Mexican exports are expected to remain elevated as opportunities in Japan and South Korea are expected to offset slowing shipments to China during 2021. Segments of the Mexican pork sector will continue to become more export oriented, particularly due to growing exports to Japan given the improved market access granted under the Comprehensive and Progressive Agreement for Trans-Pacific Partnership and the Mexico/Japan Executive Agreement. Furthermore, Mexico is well suited to take advantage of the often-labor-intensive specifications demanded by buyers in Japan. In 2022, Chinese import demand is expected to firm and rekindle opportunities for Mexican exporters in that all-important market.

Line graph showing the substantial increase in Mexican pork exports expected to go from 170,000 MT CWE to nearly 400,000 in 2022.

As Mexican exports of high-value pork cuts continue to grow, domestic consumption will be augmented by imported product. With Chinese import demand waning during the rest of this year and the peso strengthening, Mexico will find itself better able to compete for pork imports on the international market. Mexico’s ability to procure imported pork in 2022 is expected to be maintained despite growth in Chinese import demand. This is because Chinese imports will remain below the record levels of 2020, and the Mexican economy is expected to be on stronger footing. Both this year and next, trade will be a key part of meeting Mexico consumers’ demand for pork.
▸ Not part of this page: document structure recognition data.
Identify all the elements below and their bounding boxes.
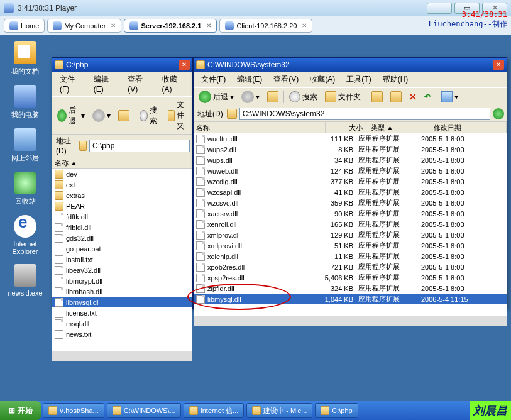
desktop-icon[interactable]: newsid.exe — [5, 264, 45, 297]
menu-item[interactable]: 编辑(E) — [89, 73, 121, 95]
list-item[interactable]: libmhash.dll — [52, 286, 192, 297]
list-item[interactable]: xpob2res.dll721 KB应用程序扩展2005-5-1 8:00 — [194, 262, 507, 272]
list-item[interactable]: license.txt — [52, 307, 192, 318]
col-size[interactable]: 大小 — [326, 122, 368, 133]
forward-button[interactable]: ▾ — [90, 108, 113, 123]
moveto-button[interactable] — [369, 90, 385, 104]
copyto-button[interactable] — [388, 90, 404, 104]
list-item[interactable]: xmlprov.dll129 KB应用程序扩展2005-5-1 8:00 — [194, 229, 507, 240]
vm-tab[interactable]: Home — [4, 19, 45, 33]
desktop-icon[interactable]: 回收站 — [5, 172, 45, 206]
vm-tab[interactable]: Client-192.168.2.20✕ — [219, 19, 312, 33]
desktop-icon[interactable]: 我的文档 — [5, 41, 45, 76]
list-item[interactable]: wzcdlg.dll377 KB应用程序扩展2005-5-1 8:00 — [194, 176, 507, 187]
back-button[interactable]: 后退 ▾ — [196, 89, 236, 104]
exp2-column-header[interactable]: 名称 大小 类型 ▲ 修改日期 — [194, 122, 507, 133]
exp1-menubar[interactable]: 文件(F)编辑(E)查看(V)收藏(A) — [52, 72, 192, 96]
menu-item[interactable]: 工具(T) — [341, 73, 376, 86]
exp2-addressbar: 地址(D) — [194, 106, 507, 122]
up-button[interactable] — [116, 109, 132, 123]
exp1-file-list[interactable]: devextextrasPEARfdftk.dllfribidi.dllgds3… — [52, 169, 192, 351]
explorer-window-php[interactable]: C:\php × 文件(F)编辑(E)查看(V)收藏(A) 后退 ▾ ▾ 搜索 … — [52, 57, 193, 309]
list-item[interactable]: msql.dll — [52, 318, 192, 329]
up-button[interactable] — [265, 90, 281, 104]
exp1-hscroll[interactable] — [52, 351, 192, 361]
taskbar-button[interactable]: \\.host\Sha... — [43, 403, 104, 418]
list-item[interactable]: go-pear.bat — [52, 243, 192, 254]
list-item[interactable]: wups.dll34 KB应用程序扩展2005-5-1 8:00 — [194, 155, 507, 165]
exp1-titlebar[interactable]: C:\php × — [52, 58, 192, 72]
back-button[interactable]: 后退 ▾ — [55, 104, 87, 128]
list-item[interactable]: xolehlp.dll11 KB应用程序扩展2005-5-1 8:00 — [194, 251, 507, 262]
taskbar-button[interactable]: 建设中 - Mic... — [246, 403, 312, 418]
exp1-close-button[interactable]: × — [179, 60, 190, 70]
vm-tab[interactable]: Server-192.168.2.1✕ — [124, 19, 217, 33]
exp2-address-input[interactable] — [239, 108, 490, 120]
list-item[interactable]: extras — [52, 190, 192, 201]
desktop-icon[interactable]: 我的电脑 — [5, 85, 45, 119]
list-item[interactable]: libmcrypt.dll — [52, 275, 192, 286]
exp1-column-header[interactable]: 名称 ▲ — [52, 157, 192, 169]
col-name[interactable]: 名称 ▲ — [52, 157, 192, 168]
desktop-icon[interactable]: 网上邻居 — [5, 128, 45, 163]
menu-item[interactable]: 查看(V) — [268, 73, 304, 86]
undo-button[interactable]: ↶ — [422, 91, 433, 102]
vm-tab[interactable]: My Computer✕ — [47, 19, 121, 33]
exp2-file-list[interactable]: wucltui.dll111 KB应用程序扩展2005-5-1 8:00wups… — [194, 133, 507, 316]
close-icon[interactable]: ✕ — [206, 22, 211, 29]
list-item[interactable]: wzcsvc.dll359 KB应用程序扩展2005-5-1 8:00 — [194, 197, 507, 208]
close-icon[interactable]: ✕ — [302, 22, 307, 29]
exp2-titlebar[interactable]: C:\WINDOWS\system32 × — [194, 58, 507, 72]
menu-item[interactable]: 收藏(A) — [157, 73, 190, 95]
list-item[interactable]: xpsp2res.dll5,406 KB应用程序扩展2005-5-1 8:00 — [194, 272, 507, 283]
explorer-window-system32[interactable]: C:\WINDOWS\system32 × 文件(F)编辑(E)查看(V)收藏(… — [193, 57, 507, 309]
list-item[interactable]: fribidi.dll — [52, 222, 192, 233]
list-item[interactable]: libmysql.dll1,044 KB应用程序扩展2006-5-4 11:15 — [194, 294, 507, 304]
exp1-address-input[interactable] — [89, 140, 190, 152]
search-button[interactable]: 搜索 — [137, 104, 163, 128]
desktop-icon[interactable]: Internet Explorer — [5, 215, 45, 255]
exp2-menubar[interactable]: 文件(F)编辑(E)查看(V)收藏(A)工具(T)帮助(H) — [194, 72, 507, 87]
col-name[interactable]: 名称 — [194, 122, 326, 133]
col-date[interactable]: 修改日期 — [431, 122, 507, 133]
list-item[interactable]: wups2.dll8 KB应用程序扩展2005-5-1 8:00 — [194, 144, 507, 155]
go-icon[interactable] — [493, 108, 504, 119]
start-button[interactable]: ⊞ 开始 — [0, 401, 41, 420]
list-item[interactable]: dev — [52, 169, 192, 179]
list-item[interactable]: install.txt — [52, 254, 192, 265]
taskbar-button[interactable]: C:\WINDOWS\... — [107, 403, 181, 418]
list-item[interactable]: wzcsapi.dll41 KB应用程序扩展2005-5-1 8:00 — [194, 187, 507, 197]
close-icon[interactable]: ✕ — [111, 22, 116, 29]
list-item[interactable]: wucltui.dll111 KB应用程序扩展2005-5-1 8:00 — [194, 133, 507, 144]
list-item[interactable]: fdftk.dll — [52, 211, 192, 222]
folders-button[interactable]: 文件夹 — [165, 98, 191, 133]
list-item[interactable]: xmlprovi.dll51 KB应用程序扩展2005-5-1 8:00 — [194, 240, 507, 251]
menu-item[interactable]: 编辑(E) — [232, 73, 267, 86]
forward-button[interactable]: ▾ — [239, 89, 262, 104]
list-item[interactable]: libeay32.dll — [52, 265, 192, 275]
menu-item[interactable]: 文件(F) — [55, 73, 87, 95]
menu-item[interactable]: 收藏(A) — [305, 73, 340, 86]
list-item[interactable]: PEAR — [52, 201, 192, 211]
delete-button[interactable]: ✕ — [407, 91, 419, 103]
vm-minimize-button[interactable]: — — [427, 3, 452, 14]
list-item[interactable]: gds32.dll — [52, 233, 192, 243]
taskbar-button[interactable]: C:\php — [315, 403, 358, 418]
exp2-close-button[interactable]: × — [493, 60, 504, 70]
col-type[interactable]: 类型 ▲ — [368, 122, 431, 133]
list-item[interactable]: zipfldr.dll324 KB应用程序扩展2005-5-1 8:00 — [194, 283, 507, 294]
list-item[interactable]: libmysql.dll — [52, 297, 192, 307]
list-item[interactable]: news.txt — [52, 329, 192, 340]
list-item[interactable]: xactsrv.dll90 KB应用程序扩展2005-5-1 8:00 — [194, 208, 507, 219]
menu-item[interactable]: 帮助(H) — [378, 73, 414, 86]
list-item[interactable]: ext — [52, 179, 192, 190]
menu-item[interactable]: 查看(V) — [123, 73, 155, 95]
menu-item[interactable]: 文件(F) — [196, 73, 231, 86]
folders-button[interactable]: 文件夹 — [322, 90, 363, 104]
list-item[interactable]: wuweb.dll124 KB应用程序扩展2005-5-1 8:00 — [194, 165, 507, 176]
search-button[interactable]: 搜索 — [287, 90, 320, 104]
taskbar-button[interactable]: Internet 信... — [184, 403, 245, 418]
list-item[interactable]: xenroll.dll165 KB应用程序扩展2005-5-1 8:00 — [194, 219, 507, 229]
views-button[interactable]: ▾ — [439, 90, 461, 104]
exp2-hscroll[interactable] — [194, 316, 507, 326]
Line graph showing Mexican pork imports which dipped in 2020, but are expected to rebound and reach more than 1.1 million MT CWE in 2022

This is good news for the U.S. pork sector, which will be looking to offset lower shipments to China in 2021 and 2022 where trade is expected to remain below the record levels of last year. Through September 2021, U.S. pork exports to Mexico increased 30 percent over the same period in 2020. Firm demand has kept hog and pork prices in Mexico above those in the United States, allowing for robust trade with what can sometimes be a price-sensitive market – despite very strong U.S. prices.

Expected strength in import demand in Mexico is a key feature underpinning the current U.S. pork export forecast. Returning trade to the levels seen prior to the disruptions of the last two years will help partially offset the impacts of lower shipments to China in 2021. In 2022, strong Mexican import demand is expected to push U.S. pork exports to record levels. Competition to sell product into many international markets will be fierce as Chinese import demand remains below the record levels of 2020, making Mexico particularly important going forward. Given its geographic proximity and existing trade linkages, the United States is well positioned to capitalize on growth in Mexican import demand.